*EXERCISE DETAILS*
Report each line from the records where the string "comercio" turns up.

*Transcribed page contents*

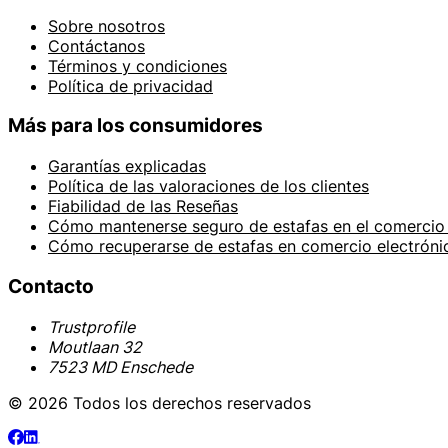
Sobre nosotros
Contáctanos
Términos y condiciones
Política de privacidad
Más para los consumidores
Garantías explicadas
Política de las valoraciones de los clientes
Fiabilidad de las Reseñas
Cómo mantenerse seguro de estafas en el comercio 
Cómo recuperarse de estafas en comercio electróni
Contacto
Trustprofile
Moutlaan 32
7523 MD Enschede
© 2026 Todos los derechos reservados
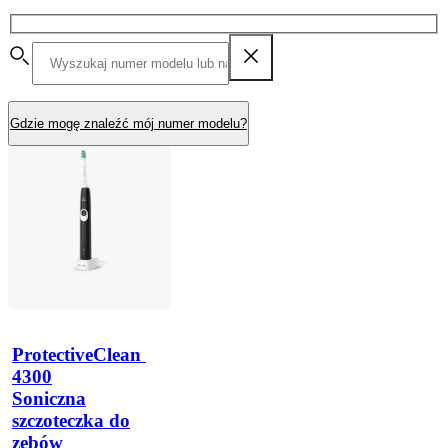
Gdzie mogę znaleźć mój numer modelu?
ProtectiveClean 
4300
Soniczna
szczoteczka do
zębów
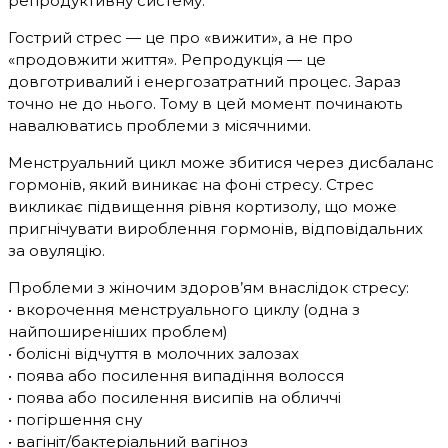
репродуктивну систему.
Гострий стрес — це про «вижити», а не про
«продовжити життя». Репродукція — це
довготривалий і енергозатратний процес. Зараз
точно не до нього. Тому в цей момент починають
навалюватись проблеми з місячними.
Менструальний цикл може збитися через дисбаланс
гормонів, який виникає на фоні стресу. Стрес
викликає підвищення рівня кортизолу, що може
пригнічувати вироблення гормонів, відповідальних
за овуляцію.
Проблеми з жіночим здоров’ям внаслідок стресу:
• вкорочення менструального циклу (одна з
найпоширеніших проблем)
• болісні відчуття в молочних залозах
• поява або посилення випадіння волосся
• поява або посилення висипів на обличчі
• погіршення сну
• вагініт/бактеріальний вагіноз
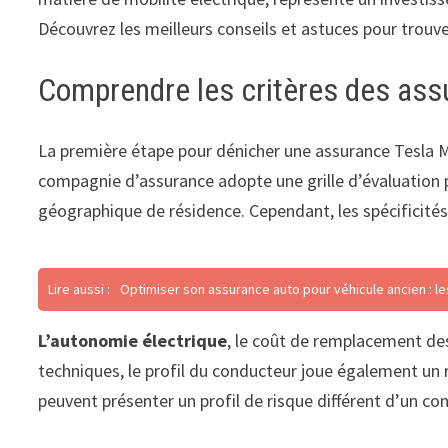
Découvrez les meilleurs conseils et astuces pour trouv
Comprendre les critères des ass
La première étape pour dénicher une assurance Tesla Mo
compagnie d’assurance adopte une grille d’évaluation pr
géographique de résidence. Cependant, les spécificité
Lire aussi :
Optimiser son assurance auto pour véhicule ancien : le
L’autonomie électrique
, le coût de remplacement des
techniques, le profil du conducteur joue également un rô
peuvent présenter un profil de risque différent d’un 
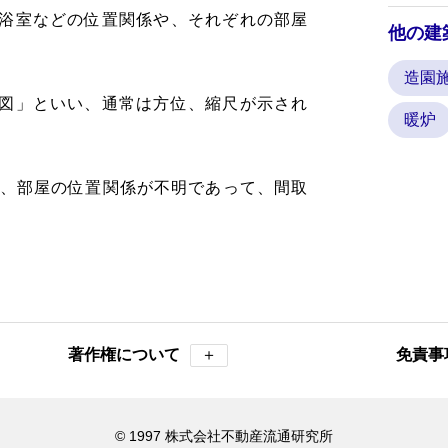
浴室などの位置関係や、それぞれの部屋
他の建
。
造園
図」といい、通常は方位、縮尺が示され
暖炉
は、部屋の位置関係が不明であって、間取
著作権について
＋
免責事
© 1997 株式会社不動産流通研究所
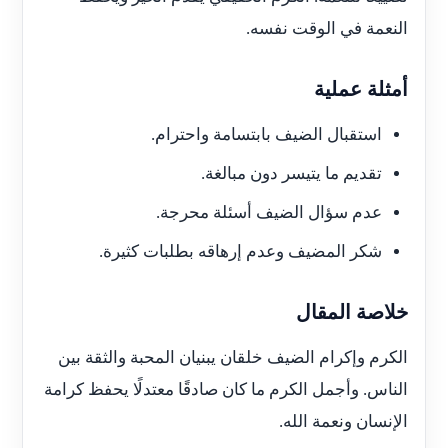
النعمة في الوقت نفسه.
أمثلة عملية
استقبال الضيف بابتسامة واحترام.
تقديم ما يتيسر دون مبالغة.
عدم سؤال الضيف أسئلة محرجة.
شكر المضيف وعدم إرهاقه بطلبات كثيرة.
خلاصة المقال
الكرم وإكرام الضيف خلقان يبنيان المحبة والثقة بين
الناس. وأجمل الكرم ما كان صادقًا معتدلًا يحفظ كرامة
الإنسان ونعمة الله.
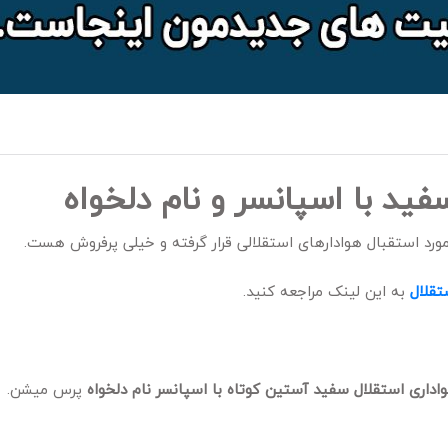
د با اسپانسر و نام دلخواه
ورد استقبال هوادارهای استقلالی قرار گرفته و خیلی پرفروش هست.
قلال
به این لینک مراجعه کنید.
اداری استقلال سفید آستین کوتاه با اسپانسر نام دلخواه
پرس میشن.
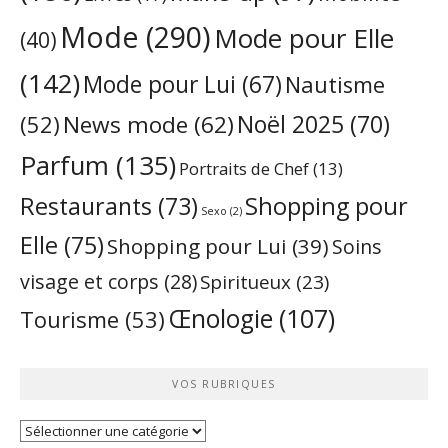
Mode
(290)
Mode pour Elle
(40)
(142)
Mode pour Lui
(67)
Nautisme
Noël 2025
(70)
News mode
(62)
(52)
Parfum
(135)
Portraits de Chef
(13)
Restaurants
(73)
Shopping pour
Sexo
(2)
Elle
(75)
Shopping pour Lui
(39)
Soins
visage et corps
(28)
Spiritueux
(23)
Œnologie
(107)
Tourisme
(53)
VOS RUBRIQUES
Vos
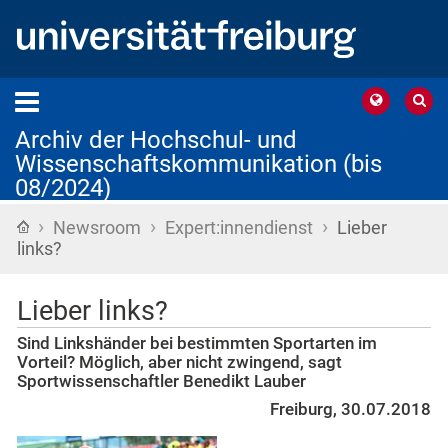
Archiv der Hochschul- und
Wissenschaftskommunikation (bis
08/2024)
›
›
›
Startseite
Newsroom
Expert:innendienst
Lieber
links?
Lieber links?
Sind Linkshänder bei bestimmten Sportarten im
Vorteil? Möglich, aber nicht zwingend, sagt
Sportwissenschaftler Benedikt Lauber
Freiburg, 30.07.2018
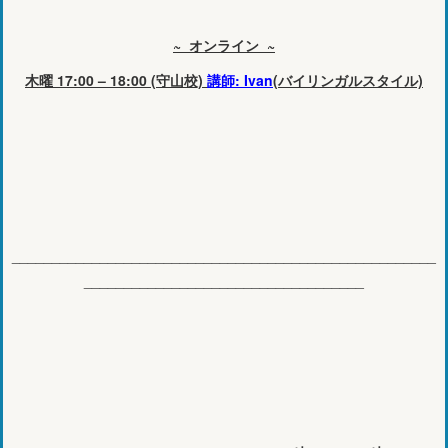
~ オンライン ~
木曜 17:00 – 18:00 (守山校)
講師: Ivan
(バイリンガルスタイル)
_____________________________________________________
___________________________________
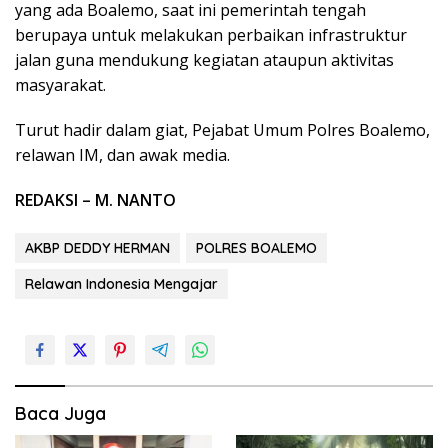
yang ada Boalemo, saat ini pemerintah tengah
berupaya untuk melakukan perbaikan infrastruktur
jalan guna mendukung kegiatan ataupun aktivitas
masyarakat.
Turut hadir dalam giat, Pejabat Umum Polres Boalemo,
relawan IM, dan awak media.
REDAKSI – M. NANTO
AKBP DEDDY HERMAN
POLRES BOALEMO
Relawan Indonesia Mengajar
Baca Juga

*COMPLETED TASK*
Cómo mantenerse seguro de estafas en el comercio 
Cómo recuperarse de estafas en comercio electróni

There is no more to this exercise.